Grocery retailers must sell online or face losing sales, according to Chris Conway, head of digital for the Co-op, which currently has no large-scale online offering.
Speaking at the IGD Digital Commerce conference in London on 16 October, Conway said: “When we go into online, there are a number of reasons we do it. The main reason is that’s where customers are going, so if you don’t do it you’re not going to get the sales that are there.”
He added: “You’ve got an option of saying actually we can sit back and do nothing, or we can do something and retain the sales we’ve got.”
Conway was recruited as the Co-op’s head of digital in March this year, having previously been senior director of grocery e-commerce at Asda and Morrisons’ head of online.
The Co-op has recently embarked on a number of trials that could pave the way to a larger e-commerce operation, with a focus on rapid delivery.
Since April this year autonomous robots have been delivering orders for a Milton Keynes branch in as little as half an hour, in a trial run by the robotics startup Starship Technologies.
Read more: Co-op extends taxi home delivery service to 12 stores
That followed a trial launched in January of home deliveries from a Manchester branch by Deliveroo.
Most recently, the supermarket has launched a home delivery service of goods bought in-store using taxis, which can also provide lifts for customers.
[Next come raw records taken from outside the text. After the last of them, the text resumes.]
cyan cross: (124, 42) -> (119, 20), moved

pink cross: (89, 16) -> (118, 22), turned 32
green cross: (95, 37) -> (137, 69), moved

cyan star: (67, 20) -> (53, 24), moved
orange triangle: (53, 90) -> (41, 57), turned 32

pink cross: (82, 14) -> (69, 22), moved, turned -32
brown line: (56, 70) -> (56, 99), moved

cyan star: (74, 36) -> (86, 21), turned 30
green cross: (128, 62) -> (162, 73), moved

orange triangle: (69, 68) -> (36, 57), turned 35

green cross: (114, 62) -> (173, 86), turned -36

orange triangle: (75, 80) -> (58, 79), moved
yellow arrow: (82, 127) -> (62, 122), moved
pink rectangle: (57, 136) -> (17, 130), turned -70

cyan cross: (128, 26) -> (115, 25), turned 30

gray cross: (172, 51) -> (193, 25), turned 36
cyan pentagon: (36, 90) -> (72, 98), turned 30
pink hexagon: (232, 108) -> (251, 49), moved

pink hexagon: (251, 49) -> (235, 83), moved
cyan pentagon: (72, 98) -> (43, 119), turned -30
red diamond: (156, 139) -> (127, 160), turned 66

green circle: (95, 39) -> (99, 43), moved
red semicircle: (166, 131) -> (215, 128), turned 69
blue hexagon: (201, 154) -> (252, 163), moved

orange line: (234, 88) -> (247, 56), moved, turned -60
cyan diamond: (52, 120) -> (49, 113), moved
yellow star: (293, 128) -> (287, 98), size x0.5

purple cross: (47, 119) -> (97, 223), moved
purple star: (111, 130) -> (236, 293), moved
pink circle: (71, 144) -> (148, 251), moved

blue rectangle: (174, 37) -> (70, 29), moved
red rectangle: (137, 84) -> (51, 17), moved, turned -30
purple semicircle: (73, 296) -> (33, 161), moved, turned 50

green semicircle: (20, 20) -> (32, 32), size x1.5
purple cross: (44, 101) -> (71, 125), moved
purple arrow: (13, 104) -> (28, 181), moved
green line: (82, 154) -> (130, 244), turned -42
The initiative replaces an existing home delivery service using the Co-op’s own vehicle fleet and staff.
The trial was launched in three stores in July and this month extended to 12 of the 228 branches that offer home delivery. Although it’s not an online service, analysts believe scaling it through a network of logistics partners could pave the way to a major e-commerce launch focused on rapid delivery.
Conway hinted that rapid delivery was his focus, highlighting the growth of restaurant delivery services as an untapped opportunity for grocery.
“If you look at Deliveroo, Just Eat, Uber Eats, that’s growing phenomenally, really phenomenally, and we’re not really seeing it in our world,” he said “It’s just going on somewhere else, in restaurants or corner shops or whatever.
“And I think that is a tremendous opportunity, and that is a way that retailers can make incrementality as well, by making sure they’re offering the right service to customers when and wherever they want.”
He added that the Co-op was working on “understanding where customers will be in five or 10 years’ time, not where they are now”.